== MATERIAL PROVIDED ==
---------------

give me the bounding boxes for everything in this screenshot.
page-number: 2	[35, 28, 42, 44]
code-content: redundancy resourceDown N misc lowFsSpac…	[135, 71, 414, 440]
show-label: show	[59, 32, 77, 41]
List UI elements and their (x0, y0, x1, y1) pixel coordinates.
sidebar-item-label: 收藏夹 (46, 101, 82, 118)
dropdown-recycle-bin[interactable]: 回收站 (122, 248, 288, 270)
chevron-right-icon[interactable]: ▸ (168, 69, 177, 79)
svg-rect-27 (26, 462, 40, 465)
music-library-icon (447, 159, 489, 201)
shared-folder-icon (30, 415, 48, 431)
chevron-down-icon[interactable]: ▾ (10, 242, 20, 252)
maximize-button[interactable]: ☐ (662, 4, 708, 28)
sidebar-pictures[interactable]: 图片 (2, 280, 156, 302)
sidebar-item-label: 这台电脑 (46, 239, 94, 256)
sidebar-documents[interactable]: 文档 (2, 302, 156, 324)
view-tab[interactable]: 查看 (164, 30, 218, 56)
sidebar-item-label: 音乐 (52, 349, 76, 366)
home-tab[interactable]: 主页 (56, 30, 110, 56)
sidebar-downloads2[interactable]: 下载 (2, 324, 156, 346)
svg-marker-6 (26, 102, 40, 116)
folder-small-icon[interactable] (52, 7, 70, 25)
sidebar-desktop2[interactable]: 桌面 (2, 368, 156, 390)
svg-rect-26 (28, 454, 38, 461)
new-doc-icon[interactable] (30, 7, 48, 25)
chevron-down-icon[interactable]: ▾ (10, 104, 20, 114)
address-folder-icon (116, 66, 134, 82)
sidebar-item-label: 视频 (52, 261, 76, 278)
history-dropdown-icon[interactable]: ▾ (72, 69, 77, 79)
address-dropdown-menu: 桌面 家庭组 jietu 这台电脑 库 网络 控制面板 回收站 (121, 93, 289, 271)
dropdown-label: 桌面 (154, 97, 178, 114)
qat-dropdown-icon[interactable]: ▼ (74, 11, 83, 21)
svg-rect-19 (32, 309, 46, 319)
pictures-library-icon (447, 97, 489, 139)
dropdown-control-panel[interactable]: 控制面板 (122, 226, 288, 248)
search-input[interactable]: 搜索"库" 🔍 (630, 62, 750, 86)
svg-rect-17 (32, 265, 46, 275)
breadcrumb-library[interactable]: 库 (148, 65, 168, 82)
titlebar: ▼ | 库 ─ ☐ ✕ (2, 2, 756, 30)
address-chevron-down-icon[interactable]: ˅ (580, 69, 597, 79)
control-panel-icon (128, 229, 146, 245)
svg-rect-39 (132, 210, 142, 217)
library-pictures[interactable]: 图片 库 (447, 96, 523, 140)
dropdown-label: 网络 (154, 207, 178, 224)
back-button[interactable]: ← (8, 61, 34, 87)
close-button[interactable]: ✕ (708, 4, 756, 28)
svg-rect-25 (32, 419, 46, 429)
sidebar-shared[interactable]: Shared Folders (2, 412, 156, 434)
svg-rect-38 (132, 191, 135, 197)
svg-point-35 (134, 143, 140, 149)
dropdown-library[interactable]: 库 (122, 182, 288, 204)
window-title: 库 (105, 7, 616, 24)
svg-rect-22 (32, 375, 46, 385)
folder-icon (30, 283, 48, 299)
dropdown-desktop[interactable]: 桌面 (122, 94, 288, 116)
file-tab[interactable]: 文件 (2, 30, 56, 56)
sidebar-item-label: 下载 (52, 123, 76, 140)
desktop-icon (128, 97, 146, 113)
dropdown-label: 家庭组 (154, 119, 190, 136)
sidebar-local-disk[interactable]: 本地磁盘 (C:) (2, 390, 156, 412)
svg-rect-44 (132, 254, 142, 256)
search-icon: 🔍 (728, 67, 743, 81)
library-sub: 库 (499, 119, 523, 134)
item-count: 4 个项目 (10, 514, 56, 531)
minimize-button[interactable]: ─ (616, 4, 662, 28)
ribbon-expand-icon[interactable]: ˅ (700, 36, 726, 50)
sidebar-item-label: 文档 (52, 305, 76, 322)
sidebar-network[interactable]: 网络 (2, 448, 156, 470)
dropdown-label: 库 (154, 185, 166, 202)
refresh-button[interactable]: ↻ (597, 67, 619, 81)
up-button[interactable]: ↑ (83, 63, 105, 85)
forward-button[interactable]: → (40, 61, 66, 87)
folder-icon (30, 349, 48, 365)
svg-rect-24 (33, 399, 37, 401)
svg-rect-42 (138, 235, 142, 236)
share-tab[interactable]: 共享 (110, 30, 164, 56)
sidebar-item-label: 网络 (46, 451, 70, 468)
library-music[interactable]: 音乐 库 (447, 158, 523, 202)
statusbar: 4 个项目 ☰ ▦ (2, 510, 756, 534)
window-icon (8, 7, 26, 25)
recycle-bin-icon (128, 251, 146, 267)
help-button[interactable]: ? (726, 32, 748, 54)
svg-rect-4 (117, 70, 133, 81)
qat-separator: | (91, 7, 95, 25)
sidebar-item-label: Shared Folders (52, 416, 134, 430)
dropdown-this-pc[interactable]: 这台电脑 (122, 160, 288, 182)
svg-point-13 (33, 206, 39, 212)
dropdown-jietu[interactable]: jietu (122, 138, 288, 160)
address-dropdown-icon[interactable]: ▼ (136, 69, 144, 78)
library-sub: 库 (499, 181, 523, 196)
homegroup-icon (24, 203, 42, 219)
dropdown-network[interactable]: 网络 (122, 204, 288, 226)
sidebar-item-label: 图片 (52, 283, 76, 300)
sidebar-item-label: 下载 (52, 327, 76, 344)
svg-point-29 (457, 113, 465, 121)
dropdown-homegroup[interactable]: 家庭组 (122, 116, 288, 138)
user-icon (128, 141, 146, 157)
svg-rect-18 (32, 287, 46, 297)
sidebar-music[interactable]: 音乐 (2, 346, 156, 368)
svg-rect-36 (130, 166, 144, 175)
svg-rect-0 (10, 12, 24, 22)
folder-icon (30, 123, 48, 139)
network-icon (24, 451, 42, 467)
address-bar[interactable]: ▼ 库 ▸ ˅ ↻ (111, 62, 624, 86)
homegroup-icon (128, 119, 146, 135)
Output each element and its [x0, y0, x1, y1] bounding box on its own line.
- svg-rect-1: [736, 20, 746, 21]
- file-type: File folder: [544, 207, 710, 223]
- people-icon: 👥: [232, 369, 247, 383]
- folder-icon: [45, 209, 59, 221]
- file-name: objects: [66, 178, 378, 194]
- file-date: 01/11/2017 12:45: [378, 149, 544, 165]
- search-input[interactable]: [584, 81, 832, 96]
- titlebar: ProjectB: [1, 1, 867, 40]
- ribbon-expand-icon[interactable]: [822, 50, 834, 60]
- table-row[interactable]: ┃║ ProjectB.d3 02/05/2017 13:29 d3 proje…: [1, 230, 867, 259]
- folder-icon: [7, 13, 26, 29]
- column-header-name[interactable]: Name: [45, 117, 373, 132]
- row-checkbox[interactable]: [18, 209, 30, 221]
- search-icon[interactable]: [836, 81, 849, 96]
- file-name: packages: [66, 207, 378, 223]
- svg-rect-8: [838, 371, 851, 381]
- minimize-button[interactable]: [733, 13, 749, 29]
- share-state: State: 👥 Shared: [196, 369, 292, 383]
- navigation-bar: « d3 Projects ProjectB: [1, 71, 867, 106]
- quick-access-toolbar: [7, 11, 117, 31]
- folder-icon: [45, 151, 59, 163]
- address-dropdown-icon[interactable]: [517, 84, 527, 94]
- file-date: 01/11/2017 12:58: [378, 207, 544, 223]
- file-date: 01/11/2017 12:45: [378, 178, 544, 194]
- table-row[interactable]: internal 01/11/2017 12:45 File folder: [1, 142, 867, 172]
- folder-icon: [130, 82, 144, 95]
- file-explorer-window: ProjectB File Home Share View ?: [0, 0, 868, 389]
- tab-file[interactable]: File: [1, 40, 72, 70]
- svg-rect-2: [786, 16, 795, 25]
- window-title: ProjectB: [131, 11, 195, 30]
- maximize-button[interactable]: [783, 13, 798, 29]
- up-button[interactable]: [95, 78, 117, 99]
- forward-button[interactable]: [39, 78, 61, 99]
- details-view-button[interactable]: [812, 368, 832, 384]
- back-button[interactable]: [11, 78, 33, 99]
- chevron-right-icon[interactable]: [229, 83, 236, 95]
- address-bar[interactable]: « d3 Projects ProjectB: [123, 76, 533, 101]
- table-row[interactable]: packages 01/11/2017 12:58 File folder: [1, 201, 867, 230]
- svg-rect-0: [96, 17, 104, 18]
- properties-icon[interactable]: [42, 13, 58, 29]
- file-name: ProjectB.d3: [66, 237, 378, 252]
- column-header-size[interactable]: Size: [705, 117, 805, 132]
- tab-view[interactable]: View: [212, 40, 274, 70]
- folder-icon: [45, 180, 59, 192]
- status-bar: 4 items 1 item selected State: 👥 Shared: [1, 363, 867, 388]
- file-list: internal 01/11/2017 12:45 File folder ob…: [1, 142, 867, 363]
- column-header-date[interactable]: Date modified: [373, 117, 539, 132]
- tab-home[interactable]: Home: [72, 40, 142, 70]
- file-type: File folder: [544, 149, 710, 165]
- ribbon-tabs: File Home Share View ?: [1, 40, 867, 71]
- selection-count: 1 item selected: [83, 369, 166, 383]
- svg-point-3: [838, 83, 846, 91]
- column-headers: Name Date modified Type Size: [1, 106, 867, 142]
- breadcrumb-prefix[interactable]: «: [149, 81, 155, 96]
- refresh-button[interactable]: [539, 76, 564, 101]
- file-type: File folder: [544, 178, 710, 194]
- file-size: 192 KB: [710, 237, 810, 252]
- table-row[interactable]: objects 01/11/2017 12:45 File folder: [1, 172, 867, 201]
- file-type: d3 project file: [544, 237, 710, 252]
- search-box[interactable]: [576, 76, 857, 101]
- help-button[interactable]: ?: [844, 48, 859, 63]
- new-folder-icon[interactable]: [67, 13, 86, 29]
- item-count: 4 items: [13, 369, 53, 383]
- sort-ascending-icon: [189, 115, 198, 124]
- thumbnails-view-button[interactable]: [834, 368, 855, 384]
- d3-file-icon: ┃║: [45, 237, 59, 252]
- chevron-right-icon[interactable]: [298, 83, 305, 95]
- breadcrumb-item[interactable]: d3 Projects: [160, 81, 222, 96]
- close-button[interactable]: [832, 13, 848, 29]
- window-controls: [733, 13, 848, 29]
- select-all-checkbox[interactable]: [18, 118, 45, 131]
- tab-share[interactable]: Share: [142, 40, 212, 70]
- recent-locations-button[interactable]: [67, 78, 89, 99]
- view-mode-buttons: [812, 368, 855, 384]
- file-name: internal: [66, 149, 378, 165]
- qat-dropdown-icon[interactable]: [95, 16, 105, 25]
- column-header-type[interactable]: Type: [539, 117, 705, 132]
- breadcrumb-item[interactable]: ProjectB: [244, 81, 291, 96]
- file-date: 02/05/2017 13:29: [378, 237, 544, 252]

---------------

== TASK OBJECTIVE ==
Where a line of the records holds the word "checkbox", copy that line.

== EXERCISE ANSWER ==
- row-checkbox[interactable]: [18, 209, 30, 221]
- select-all-checkbox[interactable]: [18, 118, 45, 131]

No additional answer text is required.